The author has blazed a tough-guy trail through the swamps of
south Louisiana, setting 10 Dave Robicheaux mysteries in his family's
home town of New Iberia. His lyric descriptions of this world--circumscribed
by the Atchafalaya Basin, Bayou Teche and Vermillion Bay--meld
the historic, modern and fictional landscape into a world of spooky
natural beauty inhabited by Cajuns who are both canaille
(shrewd) and innocent; a world under siege by the violent, the
greedy and the corrupt, "the dark players," Burke calls
them.
Iberia Parish Detective Dave Robicheaux steps in, novel after
novel, to protect his community, his family and the country values
that are as fragile as the marsh before the maw of a dragline
or the punch of a drilling rig.
The Edgar Award-winning novelist sat down at my table because
I happen to live in his Aunt Roberta Burke Voorhies' house. More
immediately, he's at our table because my husband teaches his
nephews and nieces. Burke came to school to give a reading, and
my unflappable husband, who's the head of the English Department,
nonchalantly invited his guest and a few faculty fans home for
dinner.
Nothing in the fridge and James Lee Burke, creator of Detective
Dave Robicheaux, coming for dinner?! One panicked phone call later,
I thanked my lucky Louisiana stars for the boucherie down the
street, appropriately named Dave's, which rolls a mean pork roast
with shrimp and rice stuffing. The butcher tossed in a few links
of boudin, a fiery local sausage, and some cracklins--suitable
fare for Dave, who knows where to stop for the best cooking in
town.
Burke walked through my front door wearing a plaid shirt, jeans,
scuffed boots and his trademark Stetson. With his round face and
brown eyes, he looks like a slightly more weathered version of
his cousin, 13-year-old Edmond, who lives across the bayou from
my dock. Determined to support his family as well as pursue a
writing career, Burke has worked as surveyor, social worker and
college teacher all over the West--Texas, Colorado, Missouri,
California and Montana--for so many years that the cowboy garb
didn't seem out of place on his frame.
There's nothing formal about Burke. He comes on with the friendly
gaiety of a golden retriever, a roll in his walk and an accent
I can't place: It's made up of a little bit of a lot of places,
but it's just right for storytelling. Burke peered into a front
bedroom and started right in.
"When my Aunt Roberta was quite old, she would lie in bed
here and say she heard children. She called to the cook, told
her to bring milk and cookies, the children were hungry. This
went on for years."
At that point I got the ghost shivers. This was my bedroom Burke
was inhabiting with restless spirits. It turns out that this house
was the first kindergarten in New Iberia, and little Roberta Burke
along with her husband-to-be, Francis Voorhies, learned their
ABC's in the front parlor.
We wandered down the hall to the back door, where he creaked
open the screen, looked into the expanse of backyard, and asked,
"Where's the gazebo?"
Frissons again. For those familiar with the landscape of Burke's
New Iberia, a gazebo located in the backyard of an old cottage
on Main Street is where Drew Sonnier drove a nail through her
hand in order to implicate bad-guy Joey Gouza in A Stained
White Radiance.
A long-time resident of Missoula, Montana, Burke has just finished
construction on a bayou-side house in the town that meant home
and family to him as he grew up "bouncing around all over
the Louisiana and the Texas Gulf Coast," traveling the oil
and gas circuit with his parents in the 1950s. The new house is
traditional Acadian style, brick, unlike the 100-year-old cypress
house Dave inhabits. He's keeping the big house in Montana, but
he's sent cartons of books to fill the shelves in his new writing
studio, and "Christmas will be on the Teche," he said.

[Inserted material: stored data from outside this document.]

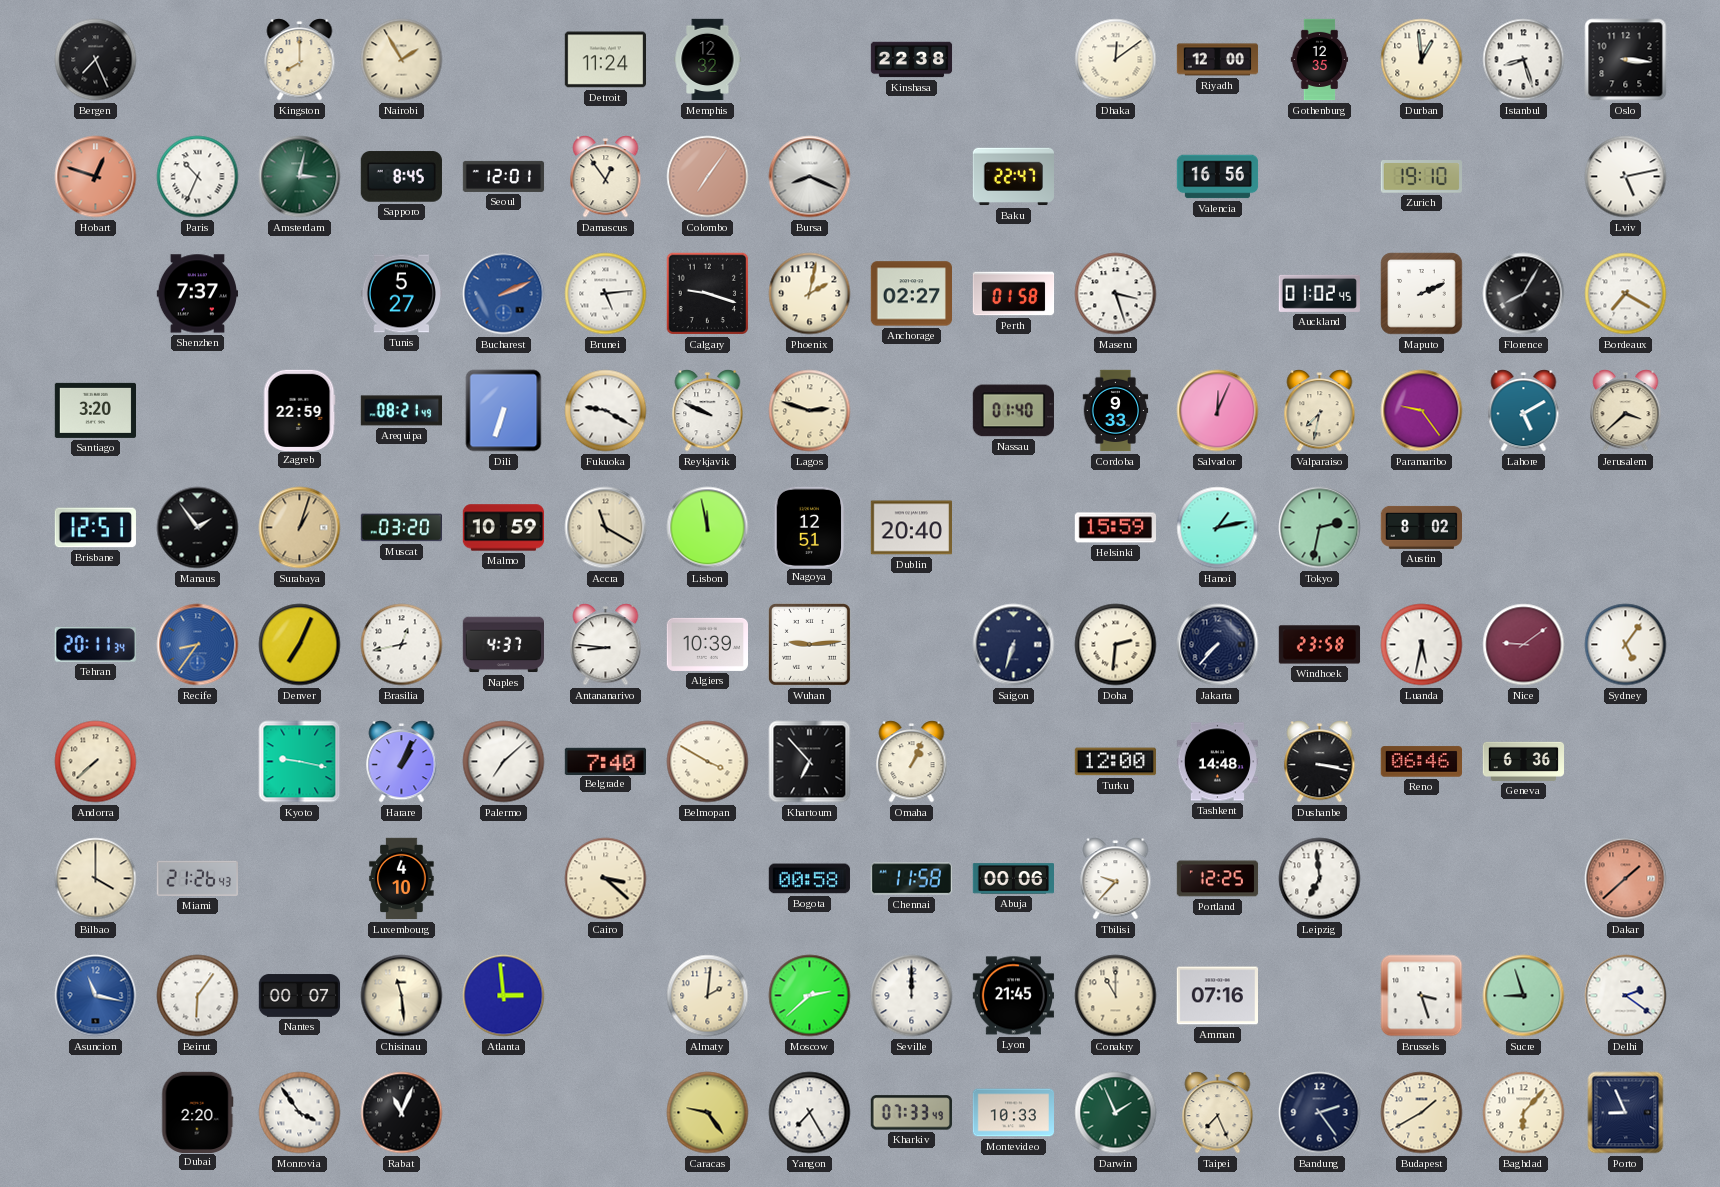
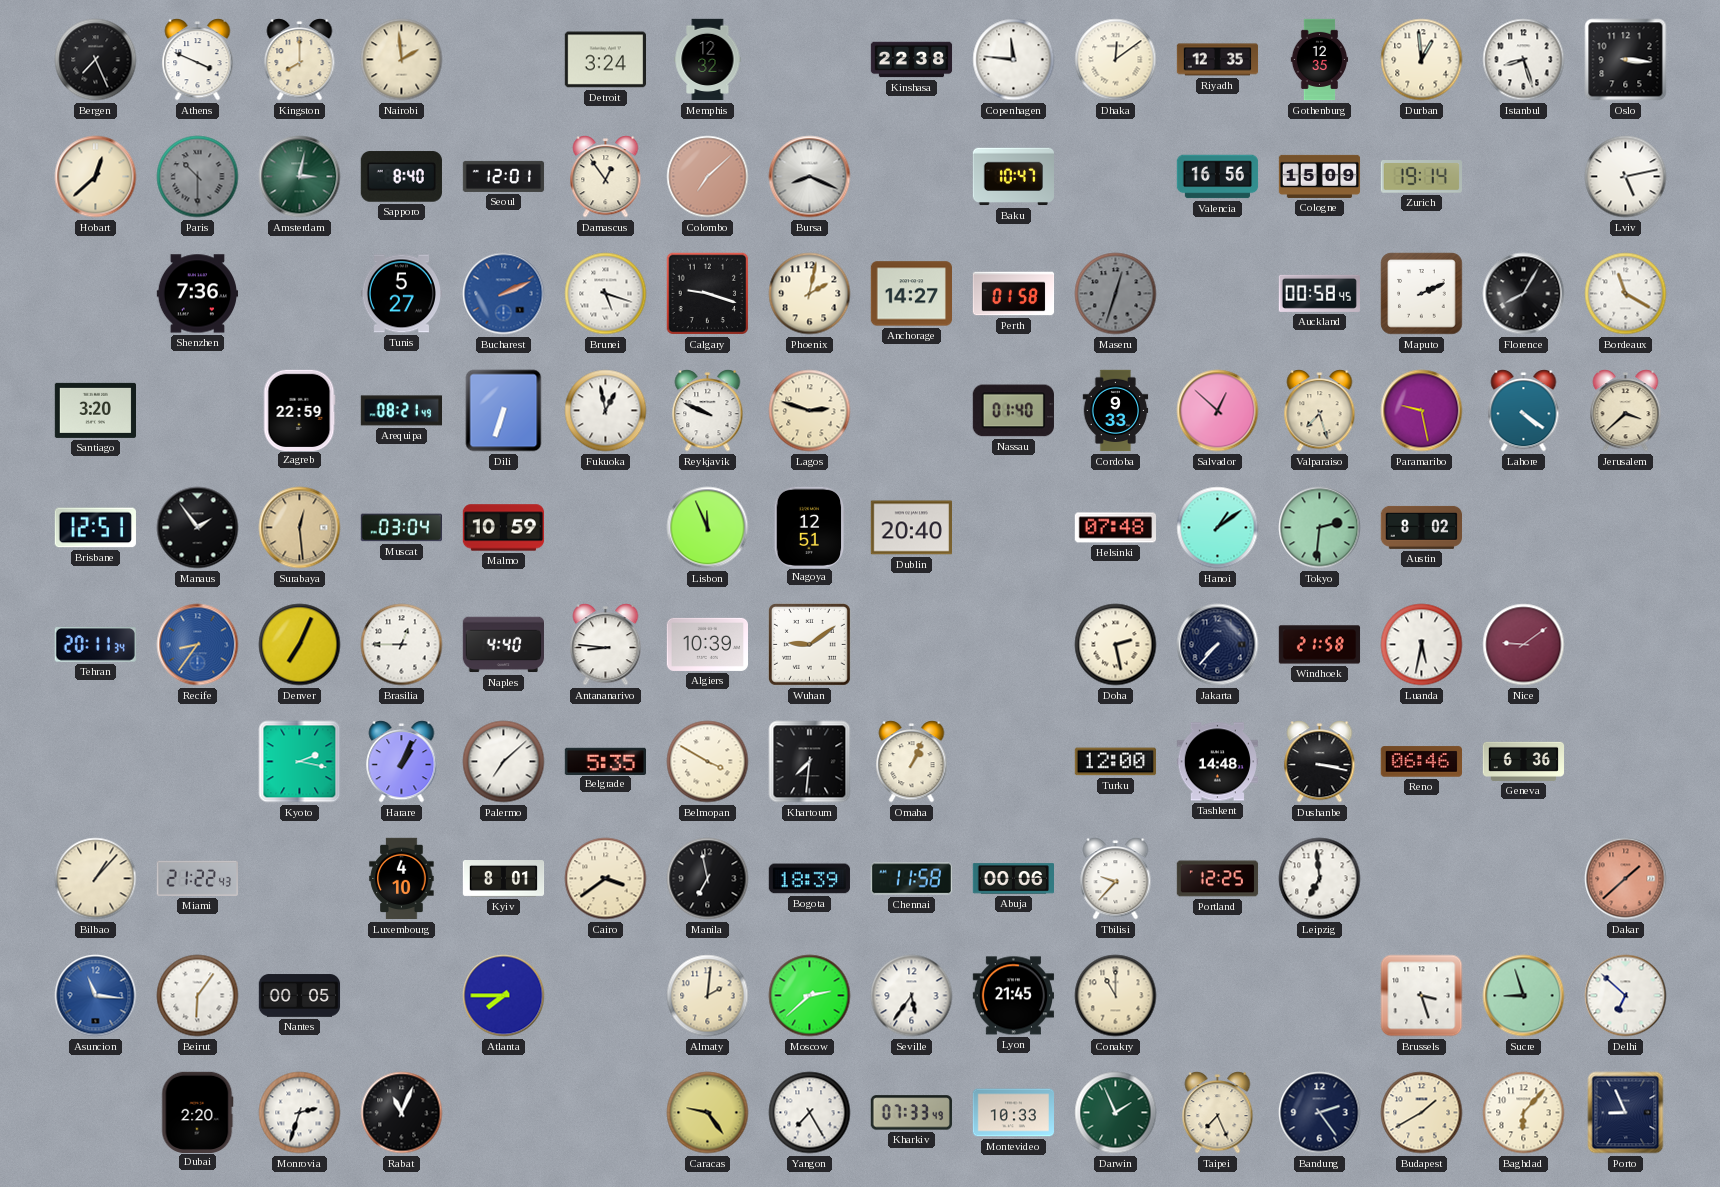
Athens: none -> 3:49
Nairobi: 1:55 -> 1:59
Detroit: 11:24 -> 3:24
Copenhagen: none -> 11:46
Riyadh: 12:00 -> 12:35
Hobart: 12:48 -> 12:38
Hobart dial: salmon -> cream
Paris: 10:34 -> 10:30
Paris dial: white -> grey
Sapporo: 8:45 -> 8:40
Colombo: 7:06 -> 7:08
Baku: 22:47 -> 10:47
Cologne: none -> 15:09
Zurich: 19:10 -> 19:14
Shenzhen: 7:37 -> 7:36
Brunei: 5:14 -> 5:18
Anchorage: 02:27 -> 14:27
Maseru: 3:27 -> 12:33
Maseru dial: white -> grey
Auckland: 01:02 -> 00:58
Bordeaux: 7:20 -> 11:20
Fukuoka: 9:20 -> 12:58
Salvador: 12:04 -> 12:52
Valparaiso: 7:32 -> 7:27
Paramaribo: 9:24 -> 9:28
Lahore: 5:10 -> 4:21
Surabaya: 1:03 -> 12:29
Muscat: 03:20 -> 03:04
Accra: 11:20 -> none
Lisbon: 11:58 -> 11:56
Helsinki: 15:59 -> 07:48
Hanoi: 1:13 -> 1:09
Tokyo: 2:32 -> 2:31
Brasilia: 12:43 -> 12:45
Naples: 4:37 -> 4:40
Wuhan: 9:14 -> 9:09
Saigon: 6:33 -> none
Doha: 2:31 -> 2:28
Windhoek: 23:58 -> 21:58
Sydney: 5:06 -> none
Andorra: 7:38 -> none
Kyoto: 9:17 -> 2:17
Belgrade: 7:40 -> 5:35
Khartoum: 6:53 -> 7:31
Bilbao: 4:00 -> 1:07
Miami: 21:26 -> 21:22
Kyiv: none -> 8:01
Cairo: 3:22 -> 3:39
Manila: none -> 6:58
Bogota: 00:58 -> 18:39
Asuncion: 11:17 -> 11:16
Nantes: 00:07 -> 00:05
Chisinau: 11:29 -> none
Atlanta: 2:59 -> 7:45
Seville: 12:00 -> 5:36
Amman: 07:16 -> none
Delhi: 2:21 -> 6:52
Monrovia: 3:54 -> 2:33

Sounds like Burke is moving back home.
"I used to visit my grandparents, Walter and Bertha Perry
Burke, every summer," he recalled, looking out at the backyards
that roll down to the Teche. "Their house is over there,
three doors down. My cousin Andre (Dubus, also a novelist) and
I spent a lot of time digging for treasure under the live oaks.
"There was a pair of twin live oaks down by the bayou, where
Jean Lafitte used to moor his lugger and have slave auctions,"
he continued. Legend also has it that Lafitte buried treasure
in a black sugar kettle on the spot of the slave auctions. The
oaks, Lafitte, and the buried treasure, along with its taint of
corruption, show up in Burke's Burning Angel.
"When I was a kid, the whole back yard looked like a mine
field. People came up the bayou at night and dug for gold. It
used to make my grandfather furious. Of course, Andre and I didn't
help," Burke said, breaking into his contagious laugh.
The oaks still stand, towering over Bayou Teche. Burke's fictionalized
New Iberia is "an edited form of reality," he says,
a fantastic blend of nostalgia for an idealized small town of
the '40s and '50s, mingled with both the mayhem and rebop brought
to the scene by '90s villains such as New Orleans mafioso Joey
"Meatballs" Gouza (from A Stained White Radiance),
or the marvelous jive-talking hustler/ex-mercenary Sonny Boy Marsallus
(from Burning Angel). But as original and vivid as Burke's
bad actors are, the physical world that Robicheaux occupies--main
streets and back alleys, bayou and basin, marsh and long sweep
of sky--serves equally as a player, forming an environment that
shapes the detective's admirable qualities, and brings out the
evil in his adversaries.
A dark current runs through all of the Robicheaux novels. "Anyone
who takes a position against venal forces invites their wrath,"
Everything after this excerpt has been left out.